Dewson Freitas, Arbitragem, Copa do Brasil,

Rafael Araújo/Globoesporte.com

Achei exagerada a reação do Atlético e dos atleticanos com a arbitragem nesta quinta. Talvez por contar com todo um contexto histórico. O atleticano vê um homem com apito na mão contra o Botafogo e enxerga Carlos Eugênio Simon e o erro claro de 2007 que deixou o time fora desta mesma competição. Dewson ontem foi mal, principalmente nos últimos 15 ou 20 minutos do jogo quando perdeu a mão totalmente. Mas não definiu nem interferiu no resultado.

Ao contrário do que reclamou Roger na coletiva pós-jogo, que o paraense teria amarelado seis ou sete jogadores do seu time, Dewson aplicou menos cartões que de costume. No Brasileiro, tem média de seis cartões amarelos por jogo. Ontem, foram cinco (dois para o mesmo jogador, na indiscutível expulsão de Fred). Além do atacante expulso, o Galo só foi amarelado com Otero e Rafael Moura. É verdade que ele economizou ao não aplicar amarelos para Victor Luis e Pimpão no segundo tempo, mas não mudaria em nada a história do jogo.

 

O único lance bastante discutível foi um pênalti em Fábio Santos, no fim do primeiro tempo, que eu marcaria pois há um empurrão (ainda que leve) de Carli na jogada. Mas é jogada de interpretação. Curiosamente, o lance foi pouquíssimo reclamado.

 

Dewson foi mal porque perdeu o controle do jogo no fim.
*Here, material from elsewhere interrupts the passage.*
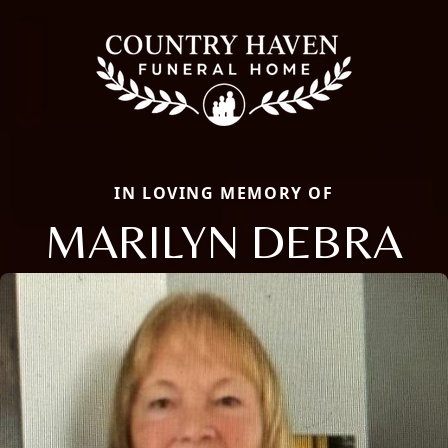
IN LOVING MEMORY OF
MARILYN DEBRA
E a partida bem jogada do primeiro tempo, com o Atlético mostrando fluência ofensiva e o Botafogo tentando ficar com a bola nos pés pra escapar da pressão, foi por água abaixo. Muitas faltas e a cada uma delas muita reclamação. O jogo não andou. Não tenho o tempo de bola rolando da partida em mãos, mas nos últimos 15 minutos certamente menos de um terço foi com a bola em jogo.

 

O Atlético leva um bom resultado para o Rio. Mais do que isso, voltou a vencer em casa com boa atuação. Fluência e volume no primeiro tempo. Raça e organização no segundo, com um jogador a menos. Ao Botafogo, faltou ousadia nas mudanças de Jair para tentar pressionar o adversário que tinha um atacante expulso e o time jogou pior na etapa final do que no primeiro tempo. Ainda que Bruno Silva tenha tido duas bolas para mudar a história do jogo.

 

A Dewson, assustadoramente árbitro FIFA, fica a lição de que uma vez perdido o controle do jogo, não se retoma mais. No fim, foi obrigado a terminar o jogo as pressas para que não correr riscos. Foi mal e quase estragou um bom jogo, mas não interferiu.